The petitioner had been repeatedly corresponding with the respondent-authorities, but none of the correspondences gave any positive result. 5. Meanwhile, on papers, upon bifurcation of the two States in accordance with the A.P. Reorganization Act, 2014 the petitioner was reflected to be allocated to the State of Telangana. Since on papers, she stood allocated to the State of Telangana, the authorities in the State of A.P. took a stand that as she is no longer an employee of the State of A.P., no action and no relief can be granted or undertaken by the State of A.P. so far as the claim of the petitioner for pension and pensionary benefits. 6. It is this action on the part of the respondent-authorities which has compelled the petitioner to approach this Court invoking writ jurisdiction and seeking for a direction to the respondent-authorities for granting the pension and pensionary benefits upon the petitioner having availed the voluntary retirement. 7. Some of the admitted factual matrix of the present case, which has not been disputed, denied or rebutted by the learned counsel appearing for either of the State Government are as under: a) The appointment of the petitioner as a Woman Welfare Organizer on 24.09.1979; b) The petitioner was promoted as Supervisor in the year 1985 and further promoted to the post of Child Development Project Officer/ Asst. Project Officer on 13.07.2001; c) The petitioner on health grounds moved an application for voluntary retirement on 05.05.2008 and prayed to relieve her from service w.e.f. 31.08.2008; d) When the petitioner had submitted her voluntary retirement application, she was posted at Kurnool District which is an area still falling within the territories of the residuary State of A.P.; e) Lastly, the petitioner had tendered her application seeking voluntary retirement long before bifurcation of the two States under the A.P. Reorganization Act, 2014. 8. In the light of the aforesaid admitted factual matrix of the case, what is to be now considered is the effect of the application for voluntary retirement tendered by the petitioner? 9. The application for voluntary retirement is one which was tendered by the petitioner under the then prevailing A.P. State Revised PENSION RULES , 1980 (for convenience, hereinafter referred to as ‘ PENSION RULES ’) and the Rule which applies for voluntary retirement as per the said PENSION RULES is Rule 43.

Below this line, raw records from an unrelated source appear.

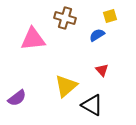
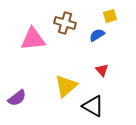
brown cross: moved 5 px down
black triangle: moved 1 px right, 1 px down
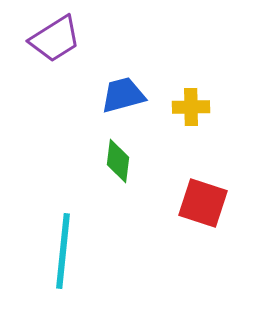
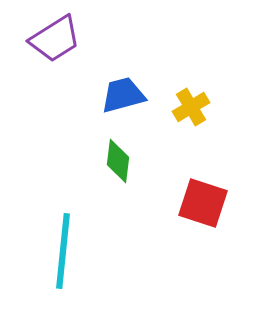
yellow cross: rotated 30 degrees counterclockwise
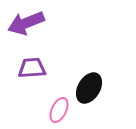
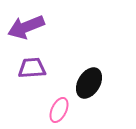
purple arrow: moved 4 px down
black ellipse: moved 5 px up
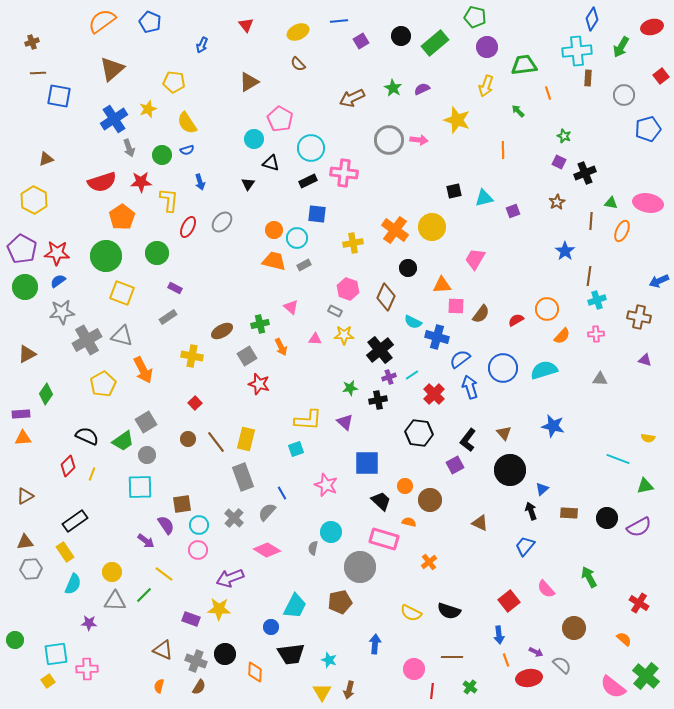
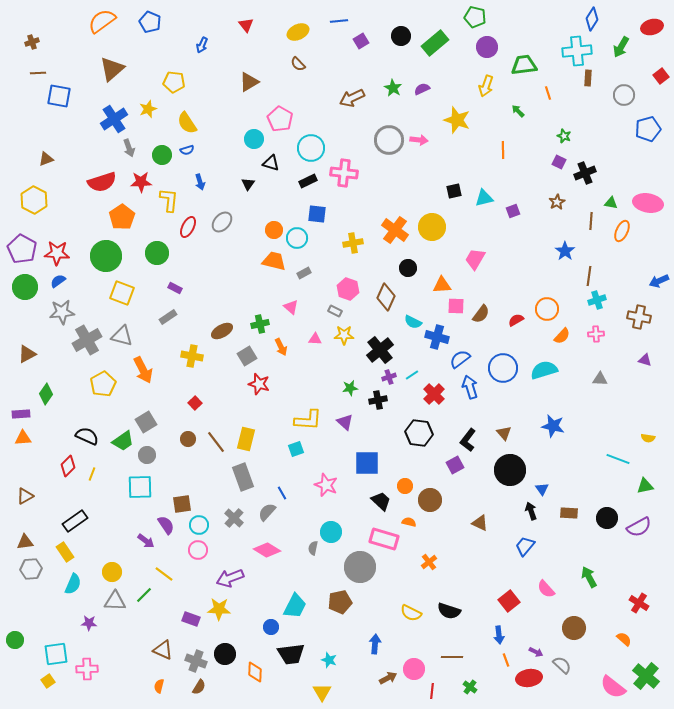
gray rectangle at (304, 265): moved 8 px down
blue triangle at (542, 489): rotated 24 degrees counterclockwise
brown arrow at (349, 690): moved 39 px right, 12 px up; rotated 132 degrees counterclockwise
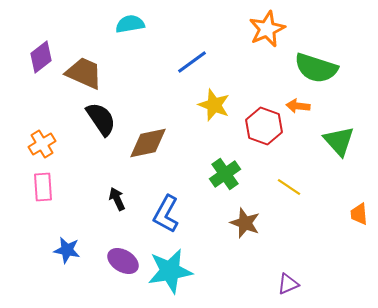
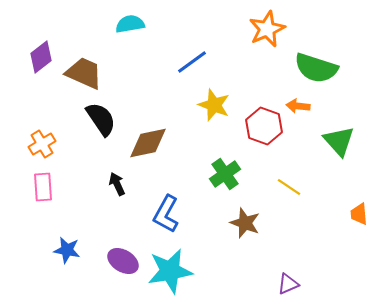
black arrow: moved 15 px up
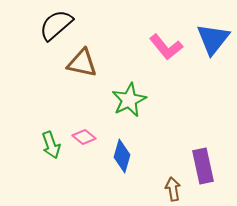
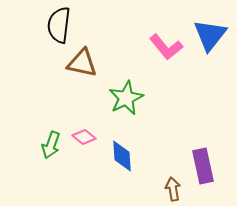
black semicircle: moved 3 px right; rotated 42 degrees counterclockwise
blue triangle: moved 3 px left, 4 px up
green star: moved 3 px left, 2 px up
green arrow: rotated 40 degrees clockwise
blue diamond: rotated 20 degrees counterclockwise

9. The application for voluntary retirement is one which was tendered by the petitioner under the then prevailing A.P. State Revised PENSION RULES , 1980 (for convenience, hereinafter referred to as ‘ PENSION RULES ’) and the Rule which applies for voluntary retirement as per the said PENSION RULES is Rule 43. The relevant portion of Rule 43 for ready reference is being reproduced hereunder: “ 43. Retirement on completion of 20 years of qualifying service: - (1) A Government servant shall have the option to retire from service voluntarily after he has put in not less than twenty years of qualifying service: Provided that he gives a notice in writing of his intention to retire voluntarily of at least three months to the authority which has power to make a substantive appointment to the post from which he retires: Provided further that a notice of the less than three months may also be accepted by the competent authority. xxx xxx xxx (2) A Government servant retiring under sub-rule (1) shall be entitled to a retiring pension : Provided that such retiring pension shall be subject to the provisions of the Rules 8 and 9. (3) Where a Government servant opts to retire under sub-rule (1) while on leave not due, the retirement in such cases shall take effect from the date when the leave not due commenced and the employee shall refund the leave salary paid in respect of such leave not due availed of by the employee. (4) A Government servant opting for retirement under sub-rule (1), shall not retire unless the notice given by him as per proviso to sub-rule (1) is accepted by the competent authority: Provided that the competent authority shall issue an order before the expiry of the notice period accepting or rejecting the notice.” 10. In the instant case, the relevant provision which would apply is Sub-Rule (4) and the proviso to the said Sub-Rule. A plain reading of Sub-Rule (4) would give an indication that upon an application being made, the competent authority has to accept the same, and unless it is accepted, the employee cannot be considered to have retired. However, the law makers have also added a proviso clause to the said provision, which mandates the competent authority to take a decision on the said application filed by the employee either accepting or rejecting the same.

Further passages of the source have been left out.